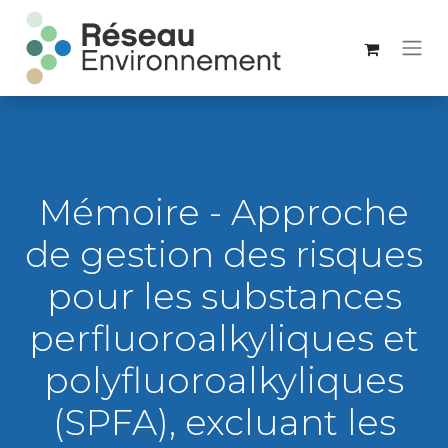
Mémoire - Approche
de gestion des risques
pour les substances
perfluoroalkyliques et
polyfluoroalkyliques
(SPFA), excluant les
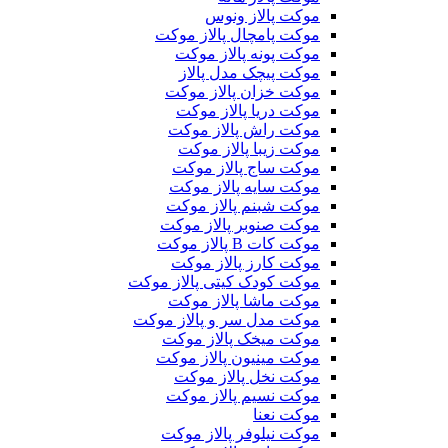
موکت پالاز ونوس
موکت پامچال پالاز موکت
موکت پونه پالاز موکت
موکت پیچک مدل پالاز
موکت خزان پالاز موکت
موکت دریا پالاز موکت
موکت راش پالاز موکت
موکت زیبا پالاز موکت
موکت ساج پالاز موکت
موکت سایه پالاز موکت
موکت شبنم پالاز موکت
موکت صنوبر پالاز موکت
موکت کات B پالاز موکت
موکت کارز پالاز موکت
موکت کودک کیتی پالاز موکت
موکت ماشا پالاز موکت
موکت مدل سر و پالاز موکت
موکت میخک پالاز موکت
موکت مینیون پالاز موکت
موکت نخل پالاز موکت
موکت نسیم پالاز موکت
موکت نعنا
موکت نیلوفر پالاز موکت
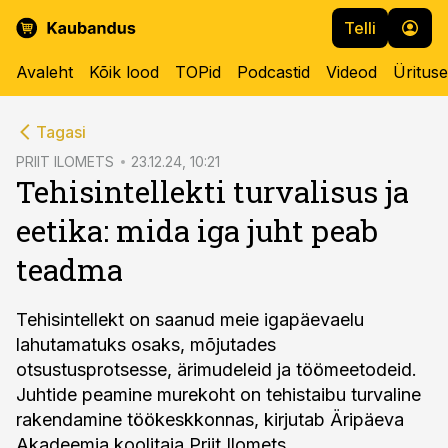
Telli
Avaleht
Kõik lood
TOPid
Podcastid
Videod
Üritus
cebook
cebook
Tagasi
Twitter)
Twitter)
PRIIT ILOMETS
23.12.24, 10:21
Tehisintellekti turvalisus ja
kedIn
kedIn
eetika: mida iga juht peab
ail
ail
teadma
k
k
Tehisintellekt on saanud meie igapäevaelu
lahutamatuks osaks, mõjutades
otsustusprotsesse, ärimudeleid ja töömeetodeid.
Juhtide peamine murekoht on tehistaibu turvaline
rakendamine töökeskkonnas, kirjutab Äripäeva
Akadeemia koolitaja Priit Ilomets.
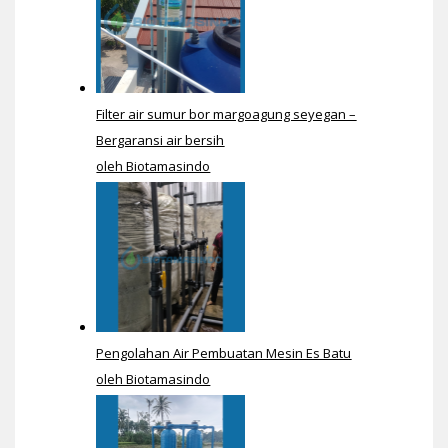
Filter air sumur bor margoagung seyegan –
Bergaransi air bersih
oleh Biotamasindo
Pengolahan Air Pembuatan Mesin Es Batu
oleh Biotamasindo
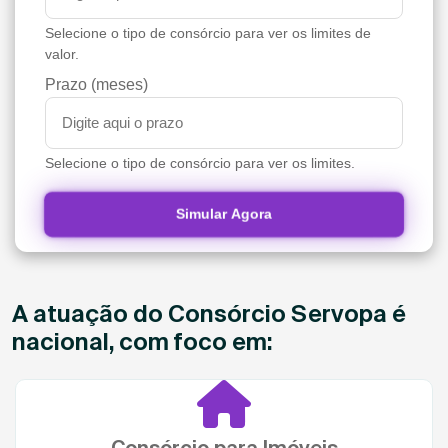
Selecione o tipo de consórcio para ver os limites de
valor.
Prazo (meses)
Selecione o tipo de consórcio para ver os limites.
Simular Agora
A atuação do Consórcio Servopa é
nacional, com foco em:
Consórcio para Imóveis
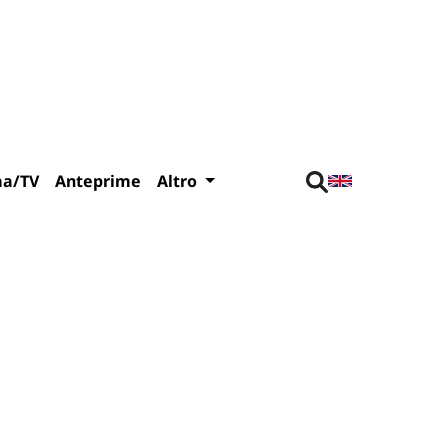
ma/TV
Anteprime
Altro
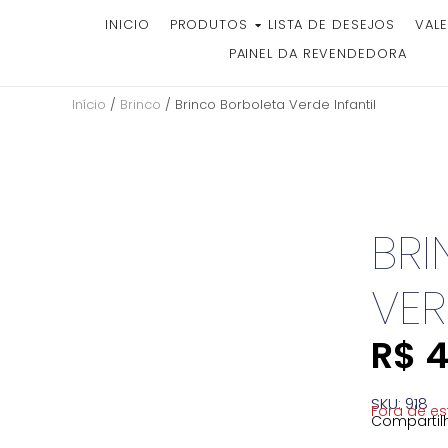
INICIO
PRODUTOS
LISTA DE DESEJOS
VALE
PAINEL DA REVENDEDORA
Início
/
Brinco
/ Brinco Borboleta Verde Infantil
BR
VER
R$
4
SKU: 918
Fora de e
Compartilh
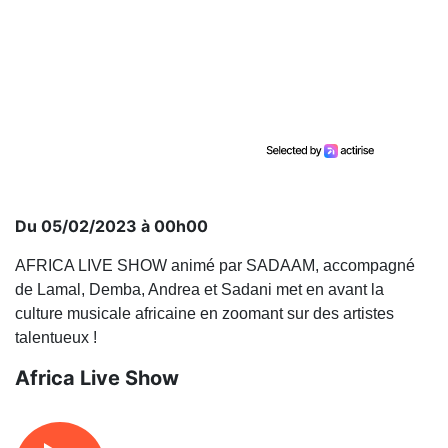
Du 05/02/2023 à 00h00
AFRICA LIVE SHOW animé par SADAAM, accompagné
de Lamal, Demba, Andrea et Sadani met en avant la
culture musicale africaine en zoomant sur des artistes
talentueux !
Africa Live Show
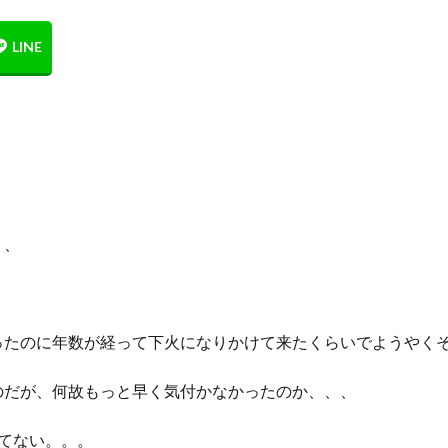
、、
ったのに年数が経って下火になりかけて来たくらいでようやく
のだが、何故もっと早く気付かなかったのか、、、
てない。。。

> **Work to be completed**:
Count the lines in the entries that hold the word "para", and give nothing but the total.

> **Task response**:
3